Buzlar çözülünce
08 Şubat 2006 Çarşamba, 19:13 | Film / TV, MematAnkara’da ben (az olan) ömrühayatımda bu kadar uzun ve soğuk bir dönem görmedim. Hava sıcaklığı iki hafta boyunca gece -10 ile -19 arasında gezdi. Kaloriferler forla (fora kelimesinden az önce türettim) yandı. Hava sıcaklığı gündüz bile 0’ın üzerine çıkmadığından her taraf karla kaplı kaldı. Sanki dağlık bir bölge gibiydi. Trafik azaldı, insanlar daha çok toplu taşıma ve taksi kullanmaya başladılar. Araçlar yavaş gittiğinden bir yerden bir yere gitmek de daha fazla zaman aldı. Erikli’den damacana ile su istediğimde tamamen donmuş gelmesi ayrı bir boylamdı. “Doktor bu ne?” dediğimde de adam ellerini yana açarak “Hepsi böyle abi” demişti. Suyu içebilmek için çözülmesi bile bir güne yakın zaman aldıydı.
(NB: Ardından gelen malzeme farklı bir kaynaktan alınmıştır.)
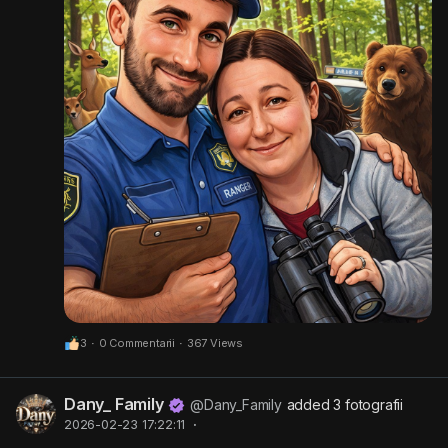
3
·
0 Commentarii
·
367 Views
Dany_ Family
@Dany_Family
added 3 fotografii
2026-02-23 17:22:11
·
Birkaç gündür hava pek ısındı. Isındı dediğim, artık gündüz 0’ın üstünü görebiliyor, geceleri de -4, -5 civarlarında geziyor. Hayat normale dönmeye başladı. Karlar eriyor, sokaklarda su formunda akıyorlar. Donan su borularındaki sular çözüldü. Tabii her boru bu acıya dayanamadı, Türközü’ndeki Genç Kız Evi‘ni su bastı. Trafik de geri döndü tabii, insanların kendilerine güvenemeyip karların içinde gömülü bıraktıkları arabaları tekrar yollarda.
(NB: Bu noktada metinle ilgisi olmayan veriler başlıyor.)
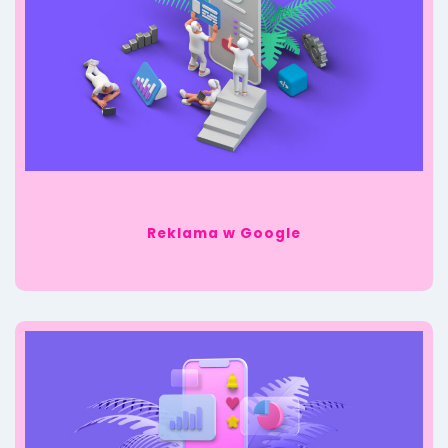
Reklama w Google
Buzlar Çözülmeden filmi aklıma geldi, aslında tiyatro oyunundan uyarlama olduğunu okumuştum ama hiç tiyatroda izleme fırsatım olmadı. Türk sinemasında izlediğim nadir “kör göze parmak” olmayan, mesaj kaygısını buram buram hissetmediğiniz akıl dolu bir film. Yolları kardan kapanan bir Anadolu kasabasında geçiyor, hala rastladıkça takılıp izliyorum.